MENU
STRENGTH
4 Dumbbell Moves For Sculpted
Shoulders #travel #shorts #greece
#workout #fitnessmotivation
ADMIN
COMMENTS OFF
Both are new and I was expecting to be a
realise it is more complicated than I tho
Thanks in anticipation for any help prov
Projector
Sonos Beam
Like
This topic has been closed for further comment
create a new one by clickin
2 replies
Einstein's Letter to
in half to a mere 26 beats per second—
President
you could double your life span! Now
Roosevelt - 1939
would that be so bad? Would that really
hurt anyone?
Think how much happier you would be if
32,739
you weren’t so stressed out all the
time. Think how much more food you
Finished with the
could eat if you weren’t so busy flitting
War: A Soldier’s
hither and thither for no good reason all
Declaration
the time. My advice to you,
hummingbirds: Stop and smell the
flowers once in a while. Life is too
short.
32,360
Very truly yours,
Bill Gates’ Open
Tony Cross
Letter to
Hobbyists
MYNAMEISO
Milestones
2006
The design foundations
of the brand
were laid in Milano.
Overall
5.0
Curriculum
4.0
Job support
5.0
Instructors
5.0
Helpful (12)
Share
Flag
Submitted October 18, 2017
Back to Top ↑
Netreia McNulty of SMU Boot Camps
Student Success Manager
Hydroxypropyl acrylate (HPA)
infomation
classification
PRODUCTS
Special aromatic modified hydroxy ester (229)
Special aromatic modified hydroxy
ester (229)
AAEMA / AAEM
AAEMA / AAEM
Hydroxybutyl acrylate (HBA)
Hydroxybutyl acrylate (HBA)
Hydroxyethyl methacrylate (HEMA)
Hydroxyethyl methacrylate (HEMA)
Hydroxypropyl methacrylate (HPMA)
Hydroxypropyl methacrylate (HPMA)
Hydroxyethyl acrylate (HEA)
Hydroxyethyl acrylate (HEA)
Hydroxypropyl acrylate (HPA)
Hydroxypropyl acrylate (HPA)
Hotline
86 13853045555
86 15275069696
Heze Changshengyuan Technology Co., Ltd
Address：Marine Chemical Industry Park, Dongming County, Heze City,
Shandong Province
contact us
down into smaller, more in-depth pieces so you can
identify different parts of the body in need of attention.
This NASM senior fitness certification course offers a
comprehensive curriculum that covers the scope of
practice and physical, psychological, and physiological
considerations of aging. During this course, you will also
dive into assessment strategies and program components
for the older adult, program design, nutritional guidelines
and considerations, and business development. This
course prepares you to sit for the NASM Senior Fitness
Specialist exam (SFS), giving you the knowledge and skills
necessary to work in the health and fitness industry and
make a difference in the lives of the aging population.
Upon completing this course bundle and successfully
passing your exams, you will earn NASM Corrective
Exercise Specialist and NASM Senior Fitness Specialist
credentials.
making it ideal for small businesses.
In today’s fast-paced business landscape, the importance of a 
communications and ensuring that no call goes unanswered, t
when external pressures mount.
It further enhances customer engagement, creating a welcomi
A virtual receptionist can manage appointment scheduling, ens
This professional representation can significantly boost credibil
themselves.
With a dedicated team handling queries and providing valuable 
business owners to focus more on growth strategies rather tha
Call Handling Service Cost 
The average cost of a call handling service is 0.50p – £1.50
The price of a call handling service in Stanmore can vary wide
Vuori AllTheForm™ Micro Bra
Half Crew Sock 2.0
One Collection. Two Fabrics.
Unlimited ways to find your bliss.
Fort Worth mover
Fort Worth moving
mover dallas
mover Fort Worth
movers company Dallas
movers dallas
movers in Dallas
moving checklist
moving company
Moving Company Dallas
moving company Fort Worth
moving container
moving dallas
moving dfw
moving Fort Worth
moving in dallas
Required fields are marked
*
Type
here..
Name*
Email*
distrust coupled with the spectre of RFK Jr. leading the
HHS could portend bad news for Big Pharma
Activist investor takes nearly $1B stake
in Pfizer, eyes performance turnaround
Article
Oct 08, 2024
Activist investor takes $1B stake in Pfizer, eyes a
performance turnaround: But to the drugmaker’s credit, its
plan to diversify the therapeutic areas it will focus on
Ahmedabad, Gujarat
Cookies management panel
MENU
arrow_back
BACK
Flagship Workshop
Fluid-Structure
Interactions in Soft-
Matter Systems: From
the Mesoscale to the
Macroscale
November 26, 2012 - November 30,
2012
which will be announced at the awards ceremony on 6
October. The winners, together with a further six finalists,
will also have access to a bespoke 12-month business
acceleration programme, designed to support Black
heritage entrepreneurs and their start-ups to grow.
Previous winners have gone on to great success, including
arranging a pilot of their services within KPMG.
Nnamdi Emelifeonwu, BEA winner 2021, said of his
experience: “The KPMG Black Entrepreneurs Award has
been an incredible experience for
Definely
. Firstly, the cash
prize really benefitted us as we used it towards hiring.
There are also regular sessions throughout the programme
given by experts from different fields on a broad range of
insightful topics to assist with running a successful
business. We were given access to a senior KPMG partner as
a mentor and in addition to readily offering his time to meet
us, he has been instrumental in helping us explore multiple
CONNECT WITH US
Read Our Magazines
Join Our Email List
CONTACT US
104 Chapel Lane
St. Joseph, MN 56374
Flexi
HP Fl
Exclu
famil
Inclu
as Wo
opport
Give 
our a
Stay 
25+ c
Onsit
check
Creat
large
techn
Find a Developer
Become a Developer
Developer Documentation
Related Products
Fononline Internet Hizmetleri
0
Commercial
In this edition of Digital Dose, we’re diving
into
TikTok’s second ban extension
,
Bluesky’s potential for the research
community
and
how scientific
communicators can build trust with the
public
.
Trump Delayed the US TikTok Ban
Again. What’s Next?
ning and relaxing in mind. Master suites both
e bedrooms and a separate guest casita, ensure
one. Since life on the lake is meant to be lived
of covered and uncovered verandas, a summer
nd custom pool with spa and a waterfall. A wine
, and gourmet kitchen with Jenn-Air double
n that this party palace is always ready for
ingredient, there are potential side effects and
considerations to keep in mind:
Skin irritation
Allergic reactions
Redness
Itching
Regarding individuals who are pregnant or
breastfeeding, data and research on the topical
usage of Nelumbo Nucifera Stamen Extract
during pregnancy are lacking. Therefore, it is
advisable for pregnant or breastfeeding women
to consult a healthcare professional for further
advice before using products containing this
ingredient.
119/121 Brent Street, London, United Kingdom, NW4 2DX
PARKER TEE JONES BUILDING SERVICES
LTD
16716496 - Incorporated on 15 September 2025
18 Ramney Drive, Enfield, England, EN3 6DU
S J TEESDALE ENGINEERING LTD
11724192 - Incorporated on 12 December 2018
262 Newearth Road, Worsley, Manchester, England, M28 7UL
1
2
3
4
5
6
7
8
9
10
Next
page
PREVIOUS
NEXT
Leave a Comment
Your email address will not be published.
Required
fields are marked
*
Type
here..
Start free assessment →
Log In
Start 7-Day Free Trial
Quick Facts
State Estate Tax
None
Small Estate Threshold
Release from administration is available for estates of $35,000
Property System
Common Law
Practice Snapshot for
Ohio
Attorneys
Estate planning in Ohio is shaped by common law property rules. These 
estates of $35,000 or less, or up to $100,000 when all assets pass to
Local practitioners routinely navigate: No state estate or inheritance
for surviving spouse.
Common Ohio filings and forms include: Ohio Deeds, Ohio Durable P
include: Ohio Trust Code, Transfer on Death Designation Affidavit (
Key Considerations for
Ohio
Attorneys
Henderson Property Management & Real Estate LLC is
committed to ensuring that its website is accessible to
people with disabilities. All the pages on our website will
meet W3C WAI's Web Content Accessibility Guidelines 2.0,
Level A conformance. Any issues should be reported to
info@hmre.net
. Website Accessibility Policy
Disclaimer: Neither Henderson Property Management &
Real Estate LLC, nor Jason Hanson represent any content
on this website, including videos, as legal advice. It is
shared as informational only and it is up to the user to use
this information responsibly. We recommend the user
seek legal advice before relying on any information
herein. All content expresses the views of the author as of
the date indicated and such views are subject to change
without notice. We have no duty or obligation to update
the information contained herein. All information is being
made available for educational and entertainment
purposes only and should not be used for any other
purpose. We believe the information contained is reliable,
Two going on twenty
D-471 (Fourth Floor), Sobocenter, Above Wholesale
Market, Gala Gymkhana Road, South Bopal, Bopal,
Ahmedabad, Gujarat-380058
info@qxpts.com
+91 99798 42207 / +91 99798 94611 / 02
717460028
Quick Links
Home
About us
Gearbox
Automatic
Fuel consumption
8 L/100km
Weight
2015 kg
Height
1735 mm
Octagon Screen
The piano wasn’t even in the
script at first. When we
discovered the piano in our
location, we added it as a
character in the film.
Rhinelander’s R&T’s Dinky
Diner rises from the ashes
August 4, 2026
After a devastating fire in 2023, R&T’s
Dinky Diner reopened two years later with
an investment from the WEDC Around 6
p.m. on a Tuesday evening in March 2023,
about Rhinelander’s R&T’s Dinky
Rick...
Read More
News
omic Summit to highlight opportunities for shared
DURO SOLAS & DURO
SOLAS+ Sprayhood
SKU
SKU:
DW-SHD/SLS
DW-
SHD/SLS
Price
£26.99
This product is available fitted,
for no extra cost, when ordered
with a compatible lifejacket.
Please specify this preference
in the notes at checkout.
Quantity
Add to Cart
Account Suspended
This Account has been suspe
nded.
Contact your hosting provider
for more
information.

════════════════════

WHAT IS NEEDED:
What is needed is a verbatim copy of every line in the records above from the one containing "119/121 Brent Street, London, United" down to the one containing "for surviving spouse.", both included, and nothing more.

EXERCISE RESPONSE:
119/121 Brent Street, London, United Kingdom, NW4 2DX
PARKER TEE JONES BUILDING SERVICES
LTD
16716496 - Incorporated on 15 September 2025
18 Ramney Drive, Enfield, England, EN3 6DU
S J TEESDALE ENGINEERING LTD
11724192 - Incorporated on 12 December 2018
262 Newearth Road, Worsley, Manchester, England, M28 7UL
1
2
3
4
5
6
7
8
9
10
Next
page
PREVIOUS
NEXT
Leave a Comment
Your email address will not be published.
Required
fields are marked
*
Type
here..
Start free assessment →
Log In
Start 7-Day Free Trial
Quick Facts
State Estate Tax
None
Small Estate Threshold
Release from administration is available for estates of $35,000
Property System
Common Law
Practice Snapshot for
Ohio
Attorneys
Estate planning in Ohio is shaped by common law property rules. These 
estates of $35,000 or less, or up to $100,000 when all assets pass to
Local practitioners routinely navigate: No state estate or inheritance
for surviving spouse.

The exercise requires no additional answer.